Господи, как я не хочу начинать этот разговор… Но я проглатываю приступ трусости и говорю:
– Сестра Сэма… оказалось, что Сэм не тот, за кого себя выдавал. То есть тот, но он не сказал нам всей правды.
– Ты несешь какую-то чушь, – замечает Коннор. И, вероятно, он прав. – Погоди, это сестра Сэма была в озере? Он убил свою сестру?
– Эй! – резким тоном восклицает Ланни. – Давай не будем тут об убийстве сестер! Сэм никого не убивал!
Не знаю, почему я не замечала этого раньше, потому что сейчас, с одного взгляда на ее лицо, я вижу, что она рассержена, встревожена и готова защищать Сэма. Ей сразу понравился офицер Грэм, но тут другое. Тут не эмоции, а необходимость. Сэм, который просто тихо присутствовал в нашей жизни, сильный, добрый и стабильный. Он оказался ближе всего к отцовской фигуре, которая ей представлялась.

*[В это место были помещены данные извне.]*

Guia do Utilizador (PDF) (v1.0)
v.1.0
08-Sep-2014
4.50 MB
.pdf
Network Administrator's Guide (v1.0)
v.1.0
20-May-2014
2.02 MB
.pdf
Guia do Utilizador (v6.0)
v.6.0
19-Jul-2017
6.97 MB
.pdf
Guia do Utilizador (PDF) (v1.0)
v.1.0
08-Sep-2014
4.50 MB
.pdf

– Нет, – говорю я и на секунду сжимаю ее руку, чувствуя при этом, как она напрягается. – Конечно, он не убивал. Коннор, его забрали в полицейский участок, потому что обнаружили, что он связан с нами. По прошлым временам.
Ланни отодвигается, прижимаясь к дверце машины. Я вижу, что Коннор тоже вжимается в кресло.
– По прошлым? – тихо переспрашивает мой сын, и голос его слегка дрожит. – Ты имеешь в виду – когда мы были другими людьми?
– Да. – Я чувствую виноватое облегчение от того, что мне не нужно подводить их к этому. – Когда мы жили в Канзасе. Его сестра… его сестра была одной из тех, кого убил ваш отец.